I’ll come across book recommendations from a variety of sources. Lots of times I’ll have read about them on my own, or found my way to them via other authors that I already like. Sometimes somebody I know will recommend something that I will actually read. Occasionally I’ll wander around one of my local libraries in a familiar section and find something decent that way. Lately I’ve stumbled on a few through YouTubers or podcasters I like, and this was one of those. The Gone World was a recommendation by J.W. Friedman, one of the two people behind the podcast I Don’t Even Own a Television, a podcast about bad books. It’s sometimes hit or miss (the podcast), but I usually enjoy it. Anyway, this book was not the subject of the episode, because that would be more of an anti-recommendation, but is mentioned at the end of the episode where the hosts talk about things they actually liked as opposed to the book they read this week. He described it as a book that has a lot of the creepiness of True Detective before you realized it wasn’t going anywhere in Season One, which I’ll admit kind of hooked me immediately. And also that it had a lot of physics-based sci-fi. He ended by saying that he wasn’t sure that he liked it, but he knew that it was good.
I can say that I definitely liked this book, but I also see what J.W. was getting at. This is not what I would call a particularly easy read — either in its subject matter or in its concepts. It is, at its heart, a murder mystery of sorts, and there are a lot of moving parts. There is time travel, although I don’t have nearly as many complaints for the way it’s handled as a whole in this story as I did in my review of All the Light We Cannot See, where I felt like it was just some artistic frippery that had been tacked on to be interesting. Time travel is the point here, and the subtle way Sweterlitsch keeps track of where we are (chapters in the present are written in third person; chapters in the future are written in first) becomes a small handrail in what can be a disorienting experience.

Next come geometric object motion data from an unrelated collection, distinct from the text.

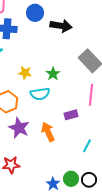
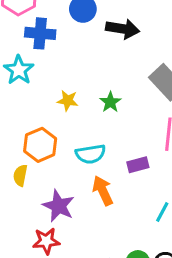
cyan semicircle: (40, 94) -> (91, 154), moved
purple star: (19, 128) -> (58, 206), moved

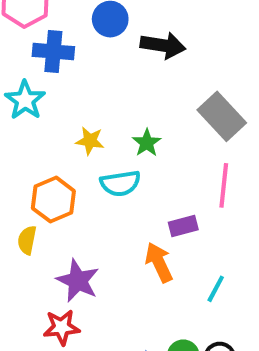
cyan semicircle: (91, 154) -> (120, 183), moved
orange arrow: (103, 191) -> (159, 262), moved

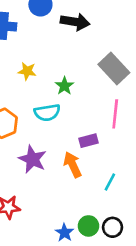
yellow star: (90, 141) -> (27, 71), moved
purple star: (78, 281) -> (32, 159), moved

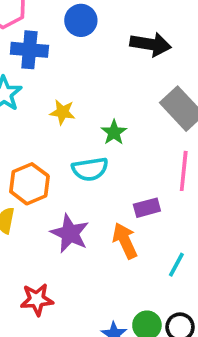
black arrow: (75, 22) -> (151, 44), moved

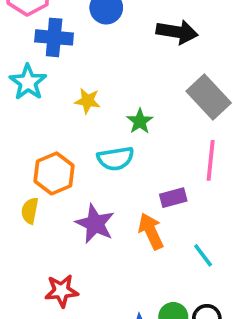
cyan line: (176, 265) -> (203, 255), turned -65

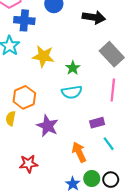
yellow star: (88, 101) -> (43, 56), size x1.5
cyan semicircle: (116, 159) -> (72, 92), moved
purple rectangle: (173, 198) -> (97, 123), moved
orange arrow: (151, 231) -> (79, 152), moved

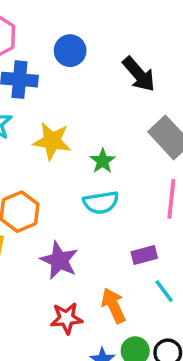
black arrow: (94, 17) -> (139, 74), turned 40
red star: (29, 164) -> (66, 318), moved

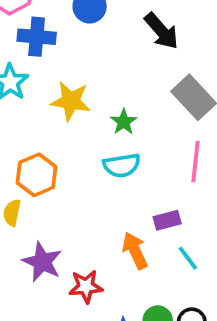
purple star: (59, 260) -> (42, 262), moved
orange arrow: (114, 306) -> (135, 251), moved

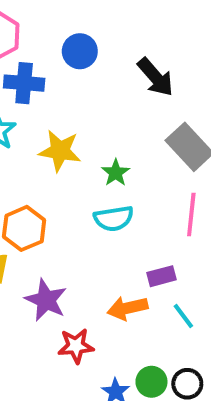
orange arrow: (135, 251) -> (128, 308), turned -78
purple star: (42, 262) -> (46, 300), moved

The Gone World is the story of Shannon Moss, an agent in the Naval Criminal Investigative Service, but this isn’t Gibbs’ NCIS. The Navy has a clandestine program called Deep Waters, and within that an even more secret program called Deep Time, where sailors traverse wormholes to the outer reaches of the galaxy and thousands of years into the future. And, as anyone who has ever read any cosmic horror will tell you, sometimes when you stare into the abyss too long, the abyss follows you home and destroys your planet. Humanity is on the clock — something out of Deep Waters is coming, and it keeps moving closer, but nobody quite knows what to do about it. And then a family is murdered and Shannon is called in, because the man who killed them is a Navy SEAL who also sailed Deep Waters, and who is also supposed to already be dead.

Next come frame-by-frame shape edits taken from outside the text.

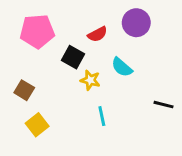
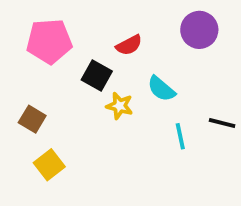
purple circle: (136, 23) -> (199, 30), moved
black line: (164, 105) -> (222, 123), moved
cyan line: (102, 116) -> (180, 136), moved

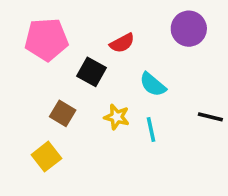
yellow star: (120, 106) -> (117, 117), moved
brown square: (32, 119) -> (63, 113), moved
cyan line: (180, 136) -> (151, 130), moved

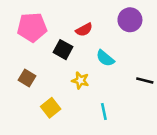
brown square: (63, 113) -> (27, 78), moved
cyan line: (151, 130) -> (104, 111), moved
yellow square: (46, 157) -> (51, 108), moved

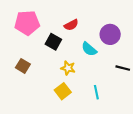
purple circle: (130, 20) -> (110, 34), moved
yellow square: (51, 108) -> (63, 91), moved
cyan line: (104, 111) -> (96, 92), moved

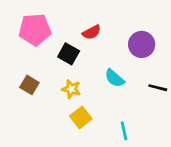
cyan semicircle: (89, 49) -> (115, 78), moved
yellow star: (68, 68) -> (71, 89), moved
cyan line: (96, 92) -> (124, 131), moved

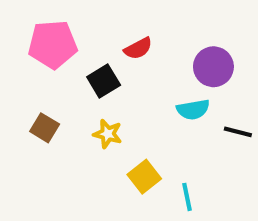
black square: (69, 54) -> (104, 81), turned 30
cyan semicircle: (115, 78) -> (193, 109), moved, turned -50
yellow square: (81, 117) -> (144, 177), moved

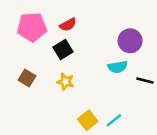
red semicircle: (138, 48) -> (68, 25), moved
yellow square: (144, 177) -> (88, 120), moved
cyan line: (187, 197) -> (114, 120), turned 63

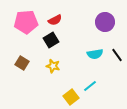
purple circle: (130, 41) -> (105, 22), moved
black line: (145, 81) -> (117, 55), moved, turned 40
cyan line: (114, 120) -> (90, 86), moved

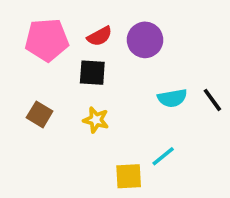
purple circle: (105, 22) -> (145, 40), moved
black square: (51, 40) -> (92, 73), turned 35
yellow square: (71, 97) -> (129, 176), turned 35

Honestly, I didn’t want to put this one down. My stats for it were that I started it on March 5th, finished on March 7th (technically, at 2:30 a.m.), and spent 8-1/2 hours on it having picked it up 7 times. Definitely not my fastest read, but it’s not enormously easy. The science in here concerning the deep space and time travel seemed plausible enough — nothing tripped any alarm bells for me. If anything some of the concepts were maybe a bit too in-depth for somebody of my particular background — this was the first time I felt like maybe I should have paid closer attention to Michael Crichton’s Timeline (probably not, though). The heavy stuff is explained well enough that I didn’t feel like I was missing out on not knowing more, though, and the plot was more interesting than the science.
The plot itself moves at a good clip — you don’t feel terribly bogged down anywhere, even though you’re skipping back and forth through time. There are the consistent and omnipresent timers of the murder case and the Terminus, and Shannon never forgets them for long. There aren’t enough characters that you lose track of them, and there are only a few locations, so even though the book takes place over a long range of years, there isn’t that much as far as people or places to keep track of. If the reader has trouble hanging on to anything, it will be how all the alternate futures and the present change and fit into and reflect each other. But while I was at times slightly disoriented (which I think is part of the experience), I always found my way through.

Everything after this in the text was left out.